MIT Researchers Streamline Multi-Material Printing

A new piece of software could improve 3D printing by making multi-material prints easier to create.

Although printers capable of creating multi-material 3D objects have been around for a while, the software that takes your model and turns it into a print has been slow and hard to use. In an effort to make multi-material 3D printing faster and easier, researchers at MIT’s Computer Science and Artificial Intelligence Lab (CSAIL) have created “OpenFab: A Programmable Pipeline for Multi-Material Fabrication”.

One of the biggest issues when printing complex surfaces has always been the fact that, before a model makes it to the printer, it has to be digested by software that can turn terabytes of geometric data into printer readable code. In the past, printers didn’t begin their work until the entire print job had been resolved.  That can lead to a monstrous backlog.

To solve this problem Kiril Vidimče, and his team at CSAIL, have created a software package that can stream data to the printer on-demand. This means that as regions of a model are resolved they can be printed without having to wait for the entire model to be completed.

"Our software pipeline makes it easier to design and print new materials and to continuously vary the properties of the object you are designing," explained Vidimče. "In traditional manufacturing most objects are composed of multiple parts made out of the same material. With OpenFab, the user can change the material consistency of an object, for example designing the object to transition from stiff at one end to flexible and compressible at the other end."

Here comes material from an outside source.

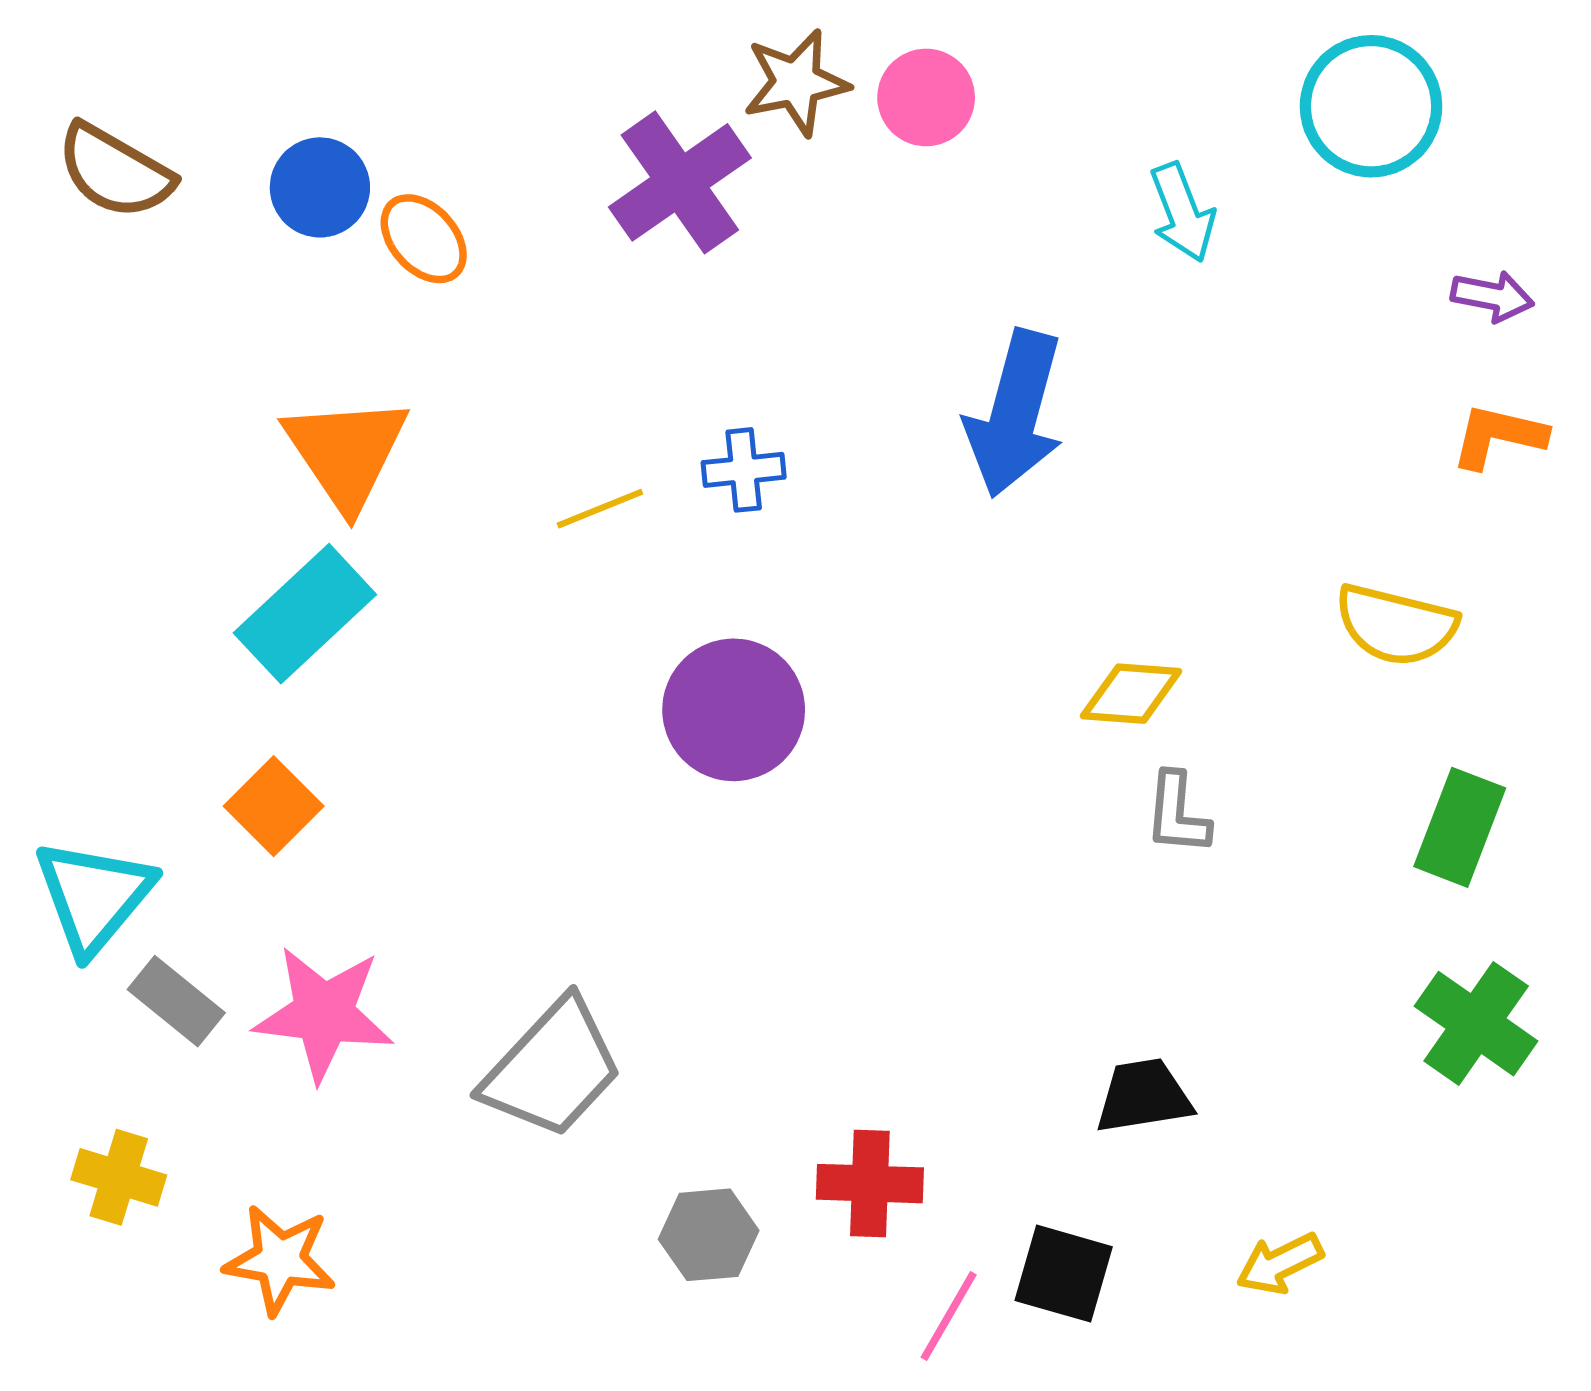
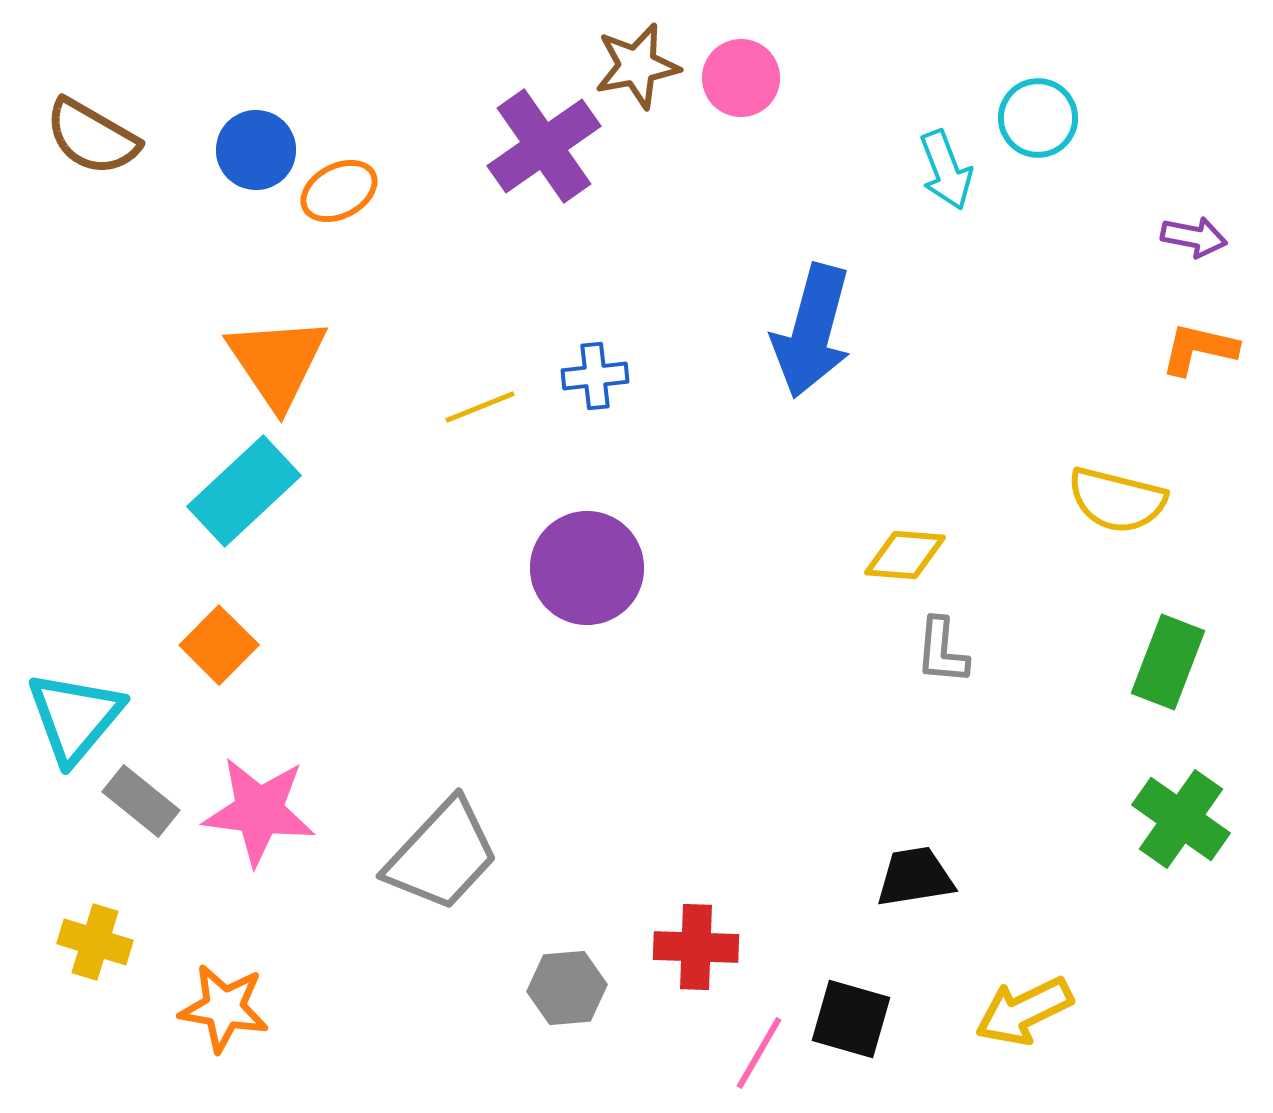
cyan circle: (1371, 106) -> (1038, 118), moved, size x0.7
orange ellipse: (424, 239) -> (339, 191), turned -76
yellow arrow: (1280, 1264) -> (1024, 1011), size x1.4

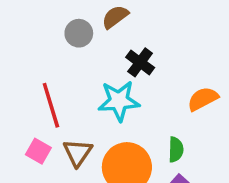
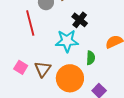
red line: (51, 105) -> (30, 23), moved
green semicircle: (176, 149) -> (91, 58), moved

In addition to their pipeline software, the team also created a new methodology for producing a near infinite number of complex material arrangements in a single model. Called Spec2Fab, the algorithm replaces the old method of manually selecting a material for each region on a print and replaces it with a “reducer tree” system to determine the best material composition for a model.

Later today, the MIT team will present their paper at SIGGRAPH and will show off some of the remarkable models they’ve created using their new 3D printing algorithms.